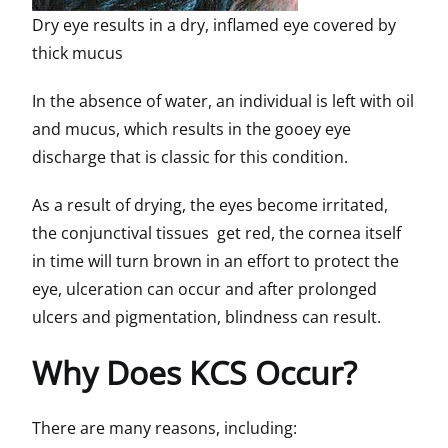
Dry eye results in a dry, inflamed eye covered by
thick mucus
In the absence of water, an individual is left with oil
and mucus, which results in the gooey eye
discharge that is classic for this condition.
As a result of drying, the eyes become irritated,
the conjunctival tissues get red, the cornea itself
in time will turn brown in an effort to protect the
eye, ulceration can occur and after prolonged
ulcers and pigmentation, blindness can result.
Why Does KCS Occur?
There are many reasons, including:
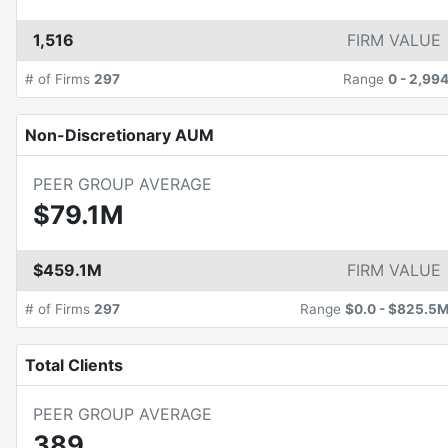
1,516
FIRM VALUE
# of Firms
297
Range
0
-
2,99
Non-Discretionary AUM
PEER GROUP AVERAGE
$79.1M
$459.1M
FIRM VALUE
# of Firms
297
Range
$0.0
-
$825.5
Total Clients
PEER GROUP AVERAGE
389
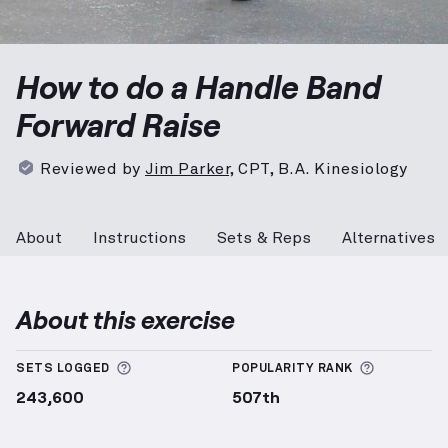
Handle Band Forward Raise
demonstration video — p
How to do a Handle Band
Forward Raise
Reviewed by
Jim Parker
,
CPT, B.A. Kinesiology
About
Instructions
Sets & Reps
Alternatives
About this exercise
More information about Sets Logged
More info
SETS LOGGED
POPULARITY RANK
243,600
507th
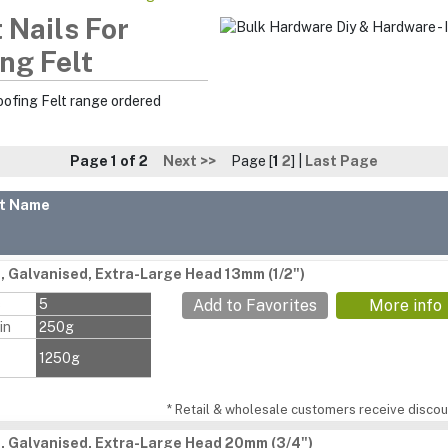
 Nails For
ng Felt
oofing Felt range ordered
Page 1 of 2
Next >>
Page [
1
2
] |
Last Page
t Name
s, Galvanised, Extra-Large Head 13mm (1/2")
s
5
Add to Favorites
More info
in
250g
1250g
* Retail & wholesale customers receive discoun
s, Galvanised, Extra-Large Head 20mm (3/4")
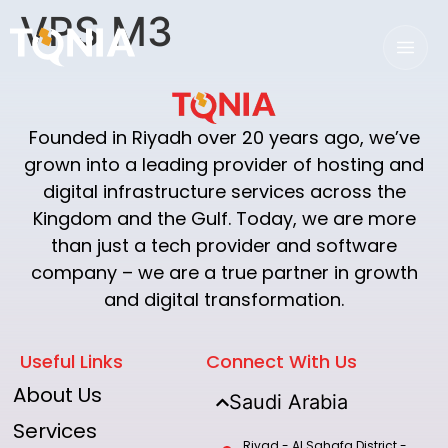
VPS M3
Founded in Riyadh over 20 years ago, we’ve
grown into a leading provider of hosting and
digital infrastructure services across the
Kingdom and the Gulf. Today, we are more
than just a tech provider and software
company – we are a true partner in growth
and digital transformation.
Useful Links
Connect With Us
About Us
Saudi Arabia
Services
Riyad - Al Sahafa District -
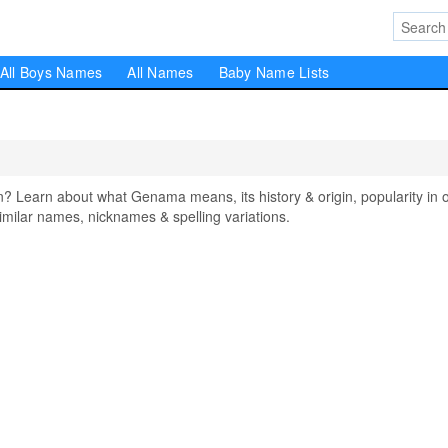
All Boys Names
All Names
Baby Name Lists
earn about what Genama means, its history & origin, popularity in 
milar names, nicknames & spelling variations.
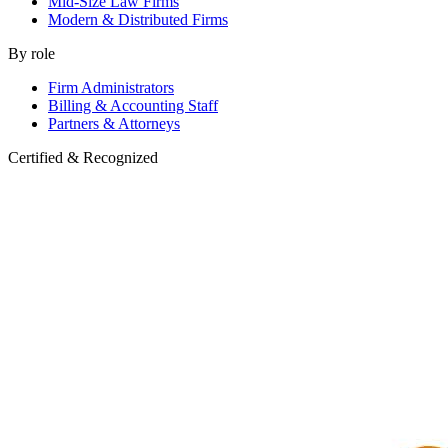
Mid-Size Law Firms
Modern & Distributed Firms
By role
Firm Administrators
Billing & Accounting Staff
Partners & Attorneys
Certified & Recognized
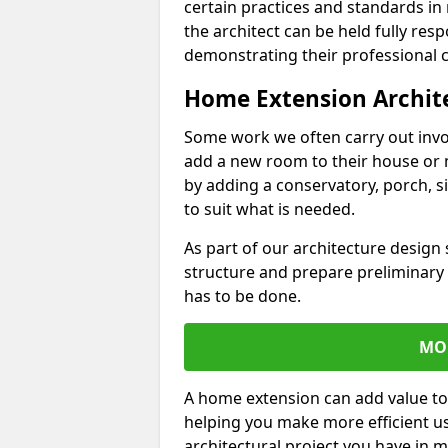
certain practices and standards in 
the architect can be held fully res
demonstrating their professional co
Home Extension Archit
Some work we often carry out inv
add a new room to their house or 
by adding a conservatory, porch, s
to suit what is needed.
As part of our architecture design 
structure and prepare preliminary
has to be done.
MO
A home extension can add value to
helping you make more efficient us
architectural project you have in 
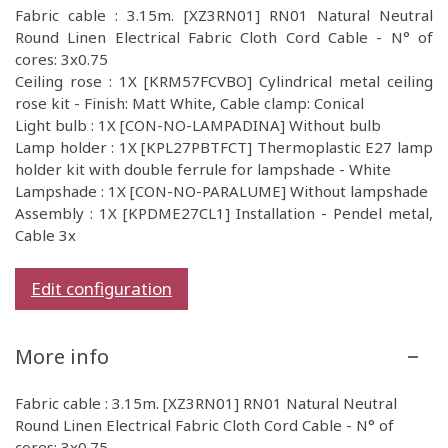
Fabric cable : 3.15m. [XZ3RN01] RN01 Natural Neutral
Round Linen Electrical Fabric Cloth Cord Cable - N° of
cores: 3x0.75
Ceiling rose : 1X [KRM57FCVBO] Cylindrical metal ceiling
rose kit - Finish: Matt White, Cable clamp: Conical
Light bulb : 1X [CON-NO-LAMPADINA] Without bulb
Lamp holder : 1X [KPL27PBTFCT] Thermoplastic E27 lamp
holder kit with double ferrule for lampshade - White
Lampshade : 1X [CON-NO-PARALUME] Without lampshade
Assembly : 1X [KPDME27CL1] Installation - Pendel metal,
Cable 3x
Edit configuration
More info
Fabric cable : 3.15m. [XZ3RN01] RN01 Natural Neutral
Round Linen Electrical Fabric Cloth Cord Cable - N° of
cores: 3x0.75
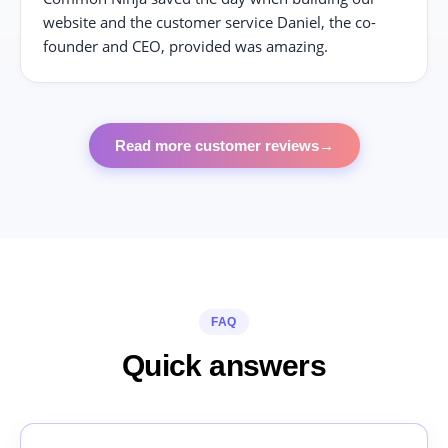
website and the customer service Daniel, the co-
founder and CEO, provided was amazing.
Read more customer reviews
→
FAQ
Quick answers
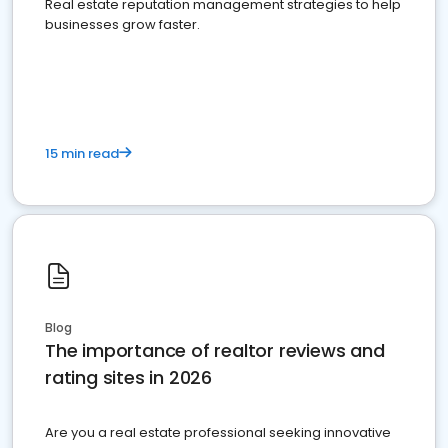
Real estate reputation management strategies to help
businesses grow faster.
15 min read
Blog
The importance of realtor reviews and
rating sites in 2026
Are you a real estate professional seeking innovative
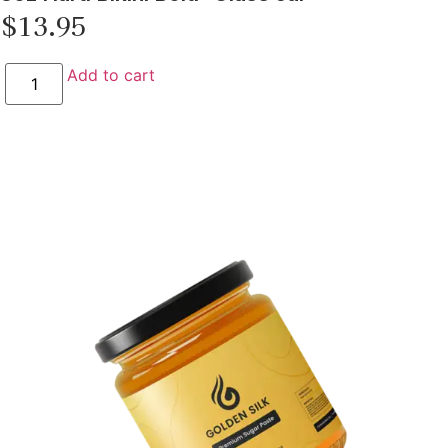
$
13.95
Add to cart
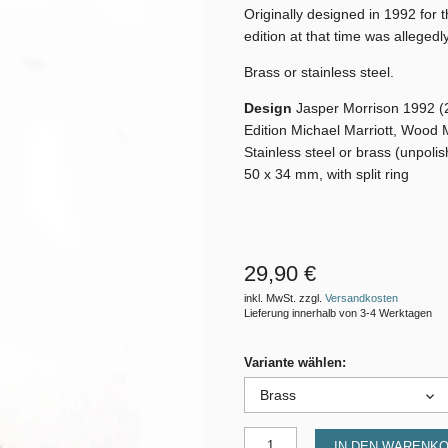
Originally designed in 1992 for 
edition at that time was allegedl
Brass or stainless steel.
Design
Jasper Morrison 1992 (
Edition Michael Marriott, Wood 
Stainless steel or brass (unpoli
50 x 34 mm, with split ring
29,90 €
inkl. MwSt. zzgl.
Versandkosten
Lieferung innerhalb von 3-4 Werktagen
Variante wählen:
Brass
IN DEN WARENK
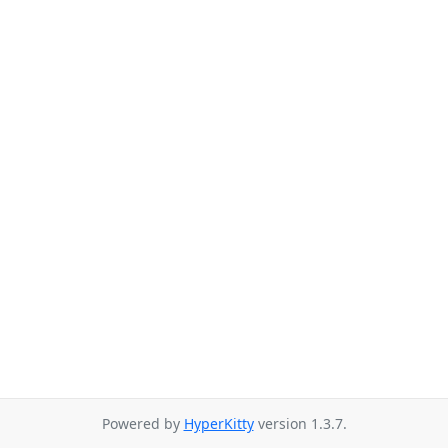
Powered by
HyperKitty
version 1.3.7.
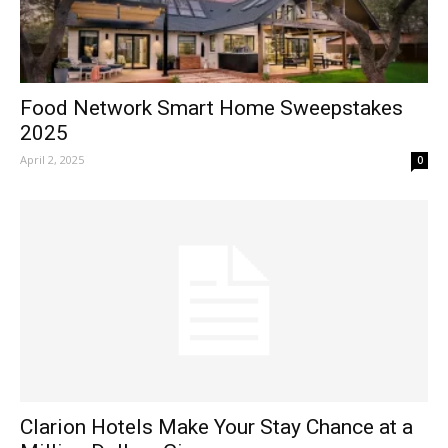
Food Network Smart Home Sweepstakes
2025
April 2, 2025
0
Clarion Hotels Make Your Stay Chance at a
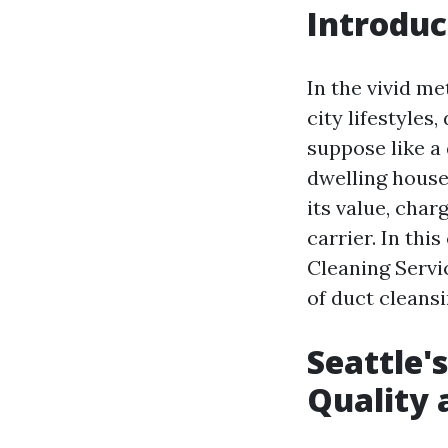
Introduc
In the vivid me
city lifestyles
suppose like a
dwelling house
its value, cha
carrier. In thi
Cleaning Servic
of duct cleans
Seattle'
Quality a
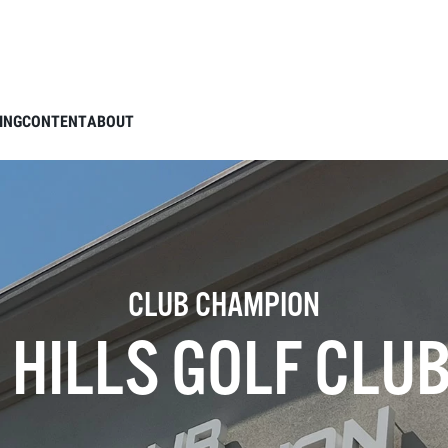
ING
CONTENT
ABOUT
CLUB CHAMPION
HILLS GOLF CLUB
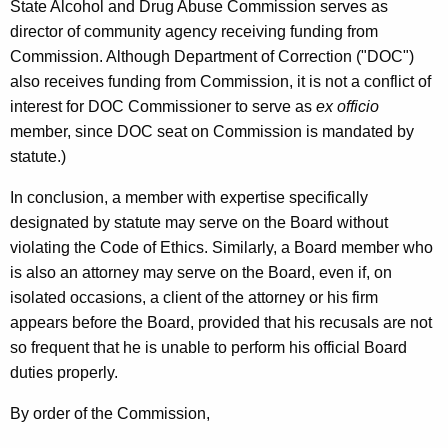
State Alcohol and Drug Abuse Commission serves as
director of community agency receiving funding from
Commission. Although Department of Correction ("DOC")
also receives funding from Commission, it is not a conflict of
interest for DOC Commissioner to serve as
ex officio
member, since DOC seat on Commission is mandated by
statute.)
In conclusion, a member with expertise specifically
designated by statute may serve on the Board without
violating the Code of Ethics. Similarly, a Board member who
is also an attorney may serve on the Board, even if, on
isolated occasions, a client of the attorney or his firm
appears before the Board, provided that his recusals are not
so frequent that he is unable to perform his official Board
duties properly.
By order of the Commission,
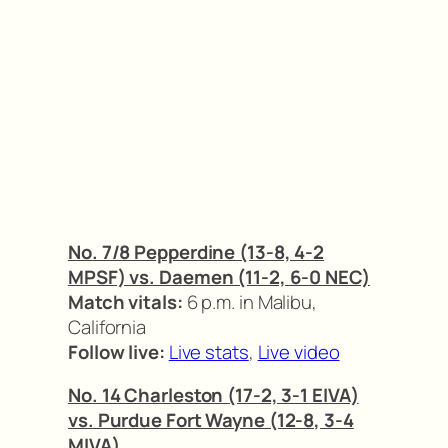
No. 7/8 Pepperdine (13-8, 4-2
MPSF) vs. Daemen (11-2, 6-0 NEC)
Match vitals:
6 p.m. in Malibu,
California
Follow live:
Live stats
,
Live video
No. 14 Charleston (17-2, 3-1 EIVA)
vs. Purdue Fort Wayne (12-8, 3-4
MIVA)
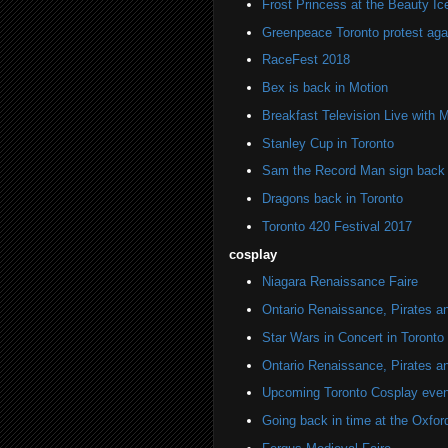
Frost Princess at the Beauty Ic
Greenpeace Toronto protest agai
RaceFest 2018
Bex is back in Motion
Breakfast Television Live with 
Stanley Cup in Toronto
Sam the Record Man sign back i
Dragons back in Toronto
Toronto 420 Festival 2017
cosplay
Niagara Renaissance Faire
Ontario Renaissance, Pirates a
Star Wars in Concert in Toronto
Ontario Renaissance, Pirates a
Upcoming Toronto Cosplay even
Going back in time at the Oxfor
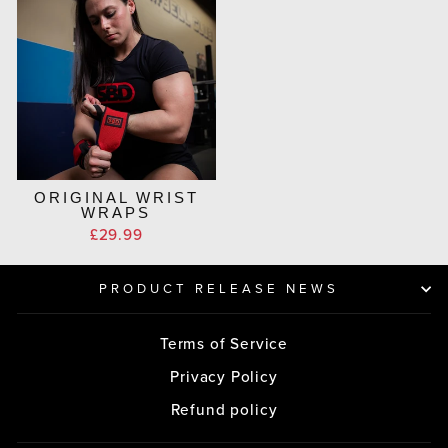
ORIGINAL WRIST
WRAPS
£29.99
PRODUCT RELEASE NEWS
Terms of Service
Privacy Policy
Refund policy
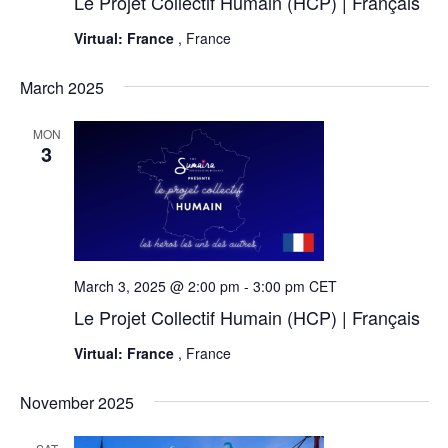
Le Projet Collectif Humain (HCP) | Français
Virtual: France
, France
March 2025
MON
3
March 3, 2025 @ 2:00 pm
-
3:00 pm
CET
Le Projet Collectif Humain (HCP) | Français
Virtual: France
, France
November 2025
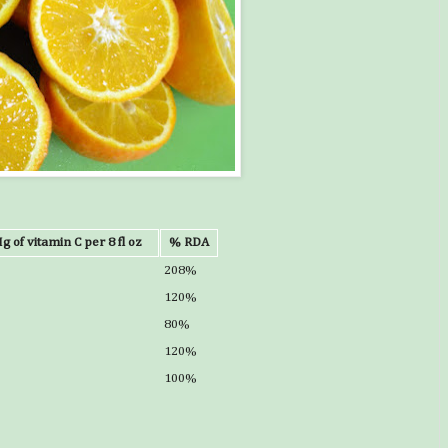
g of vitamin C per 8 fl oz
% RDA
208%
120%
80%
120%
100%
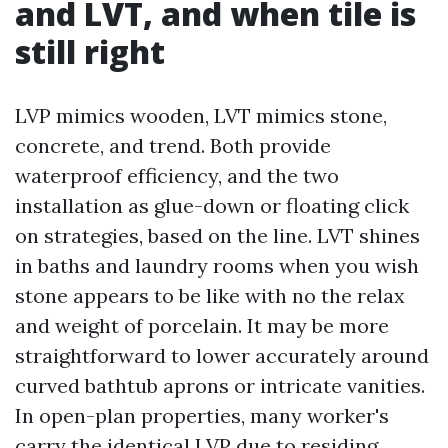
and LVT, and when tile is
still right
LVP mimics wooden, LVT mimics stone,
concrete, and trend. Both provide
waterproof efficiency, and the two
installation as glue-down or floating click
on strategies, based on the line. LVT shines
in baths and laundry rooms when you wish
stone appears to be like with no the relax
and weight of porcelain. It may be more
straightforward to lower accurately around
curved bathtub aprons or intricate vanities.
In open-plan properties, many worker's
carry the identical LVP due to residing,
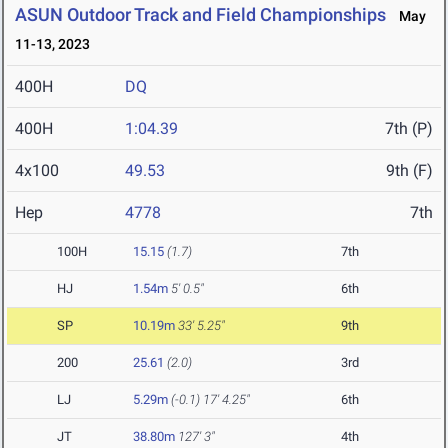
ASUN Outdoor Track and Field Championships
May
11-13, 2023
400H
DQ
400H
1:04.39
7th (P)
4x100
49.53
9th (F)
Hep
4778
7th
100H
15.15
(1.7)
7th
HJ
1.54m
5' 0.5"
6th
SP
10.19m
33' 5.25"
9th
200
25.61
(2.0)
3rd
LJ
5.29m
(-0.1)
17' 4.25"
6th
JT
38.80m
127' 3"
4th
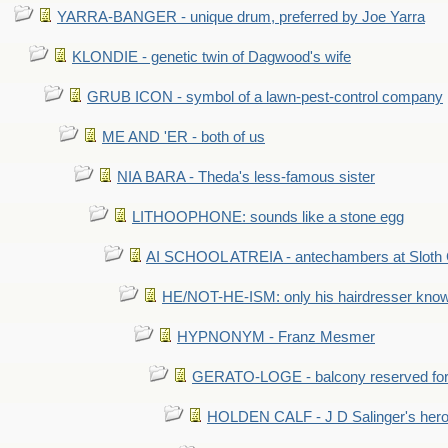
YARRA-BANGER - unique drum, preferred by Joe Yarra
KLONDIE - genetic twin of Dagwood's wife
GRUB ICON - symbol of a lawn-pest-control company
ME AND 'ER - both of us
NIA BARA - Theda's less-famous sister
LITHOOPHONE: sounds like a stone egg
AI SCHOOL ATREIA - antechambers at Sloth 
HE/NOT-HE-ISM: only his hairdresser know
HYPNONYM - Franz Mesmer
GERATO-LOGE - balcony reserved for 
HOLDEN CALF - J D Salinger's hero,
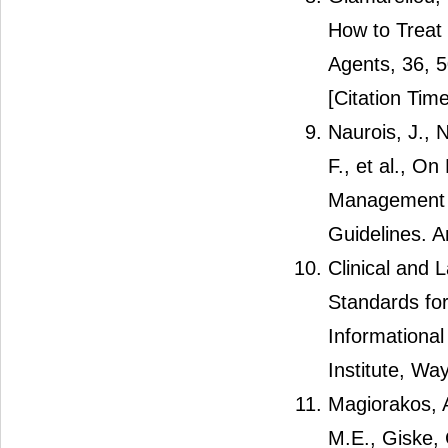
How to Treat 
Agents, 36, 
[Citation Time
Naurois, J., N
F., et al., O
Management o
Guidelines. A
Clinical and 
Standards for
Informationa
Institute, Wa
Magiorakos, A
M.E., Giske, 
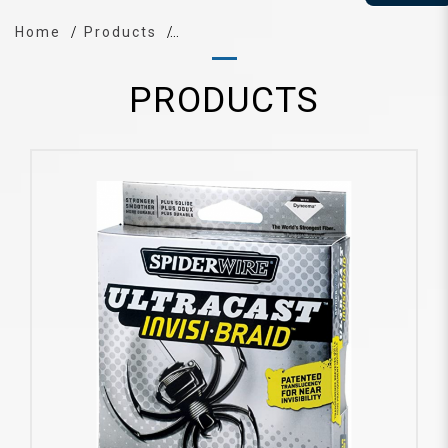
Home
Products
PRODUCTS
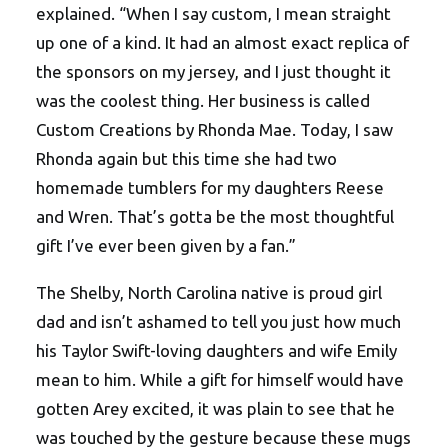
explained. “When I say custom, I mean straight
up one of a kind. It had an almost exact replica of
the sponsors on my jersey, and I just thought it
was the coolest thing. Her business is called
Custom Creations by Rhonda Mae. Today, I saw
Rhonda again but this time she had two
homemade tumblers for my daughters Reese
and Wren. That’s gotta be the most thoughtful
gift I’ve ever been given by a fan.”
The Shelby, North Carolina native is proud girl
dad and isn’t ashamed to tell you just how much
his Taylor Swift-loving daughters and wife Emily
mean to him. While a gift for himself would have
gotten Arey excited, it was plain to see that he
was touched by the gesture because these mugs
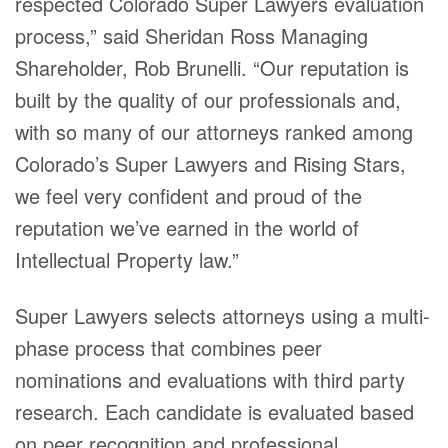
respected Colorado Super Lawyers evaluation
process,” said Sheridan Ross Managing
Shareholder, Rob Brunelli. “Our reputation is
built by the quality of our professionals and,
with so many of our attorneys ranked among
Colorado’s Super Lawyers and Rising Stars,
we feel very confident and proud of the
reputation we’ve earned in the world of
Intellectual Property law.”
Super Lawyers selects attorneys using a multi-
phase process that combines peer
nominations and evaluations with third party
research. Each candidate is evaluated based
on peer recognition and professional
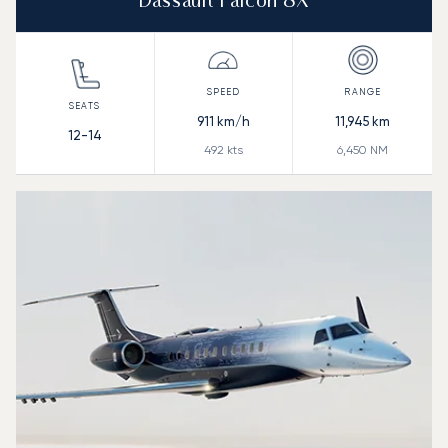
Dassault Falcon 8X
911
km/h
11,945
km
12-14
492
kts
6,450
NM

══════════

→ **Work instructions**: Write out the records above exactly. Begin with the first line, end with the line holding "company – we are a true partner in growth", and drop the pictures.

→ **Answer to the problem**:
Dry eye results in a dry, inflamed eye covered by
thick mucus
In the absence of water, an individual is left with oil
and mucus, which results in the gooey eye
discharge that is classic for this condition.
As a result of drying, the eyes become irritated,
the conjunctival tissues get red, the cornea itself
in time will turn brown in an effort to protect the
eye, ulceration can occur and after prolonged
ulcers and pigmentation, blindness can result.
Why Does KCS Occur?
There are many reasons, including:
1,516
FIRM VALUE
# of Firms
297
Range
0
-
2,99
Non-Discretionary AUM
PEER GROUP AVERAGE
$79.1M
$459.1M
FIRM VALUE
# of Firms
297
Range
$0.0
-
$825.5
Total Clients
PEER GROUP AVERAGE
389
Handle Band Forward Raise
demonstration video — p
How to do a Handle Band
Forward Raise
Reviewed by
Jim Parker
,
CPT, B.A. Kinesiology
About
Instructions
Sets & Reps
Alternatives
About this exercise
More information about Sets Logged
More info
SETS LOGGED
POPULARITY RANK
243,600
507th
 Nails For
ng Felt
oofing Felt range ordered
Page 1 of 2
Next >>
Page [
1
2
] |
Last Page
t Name
s, Galvanised, Extra-Large Head 13mm (1/2")
s
5
Add to Favorites
More info
in
250g
1250g
* Retail & wholesale customers receive discoun
s, Galvanised, Extra-Large Head 20mm (3/4")
VPS M3
Founded in Riyadh over 20 years ago, we’ve
grown into a leading provider of hosting and
digital infrastructure services across the
Kingdom and the Gulf. Today, we are more
than just a tech provider and software
company – we are a true partner in growth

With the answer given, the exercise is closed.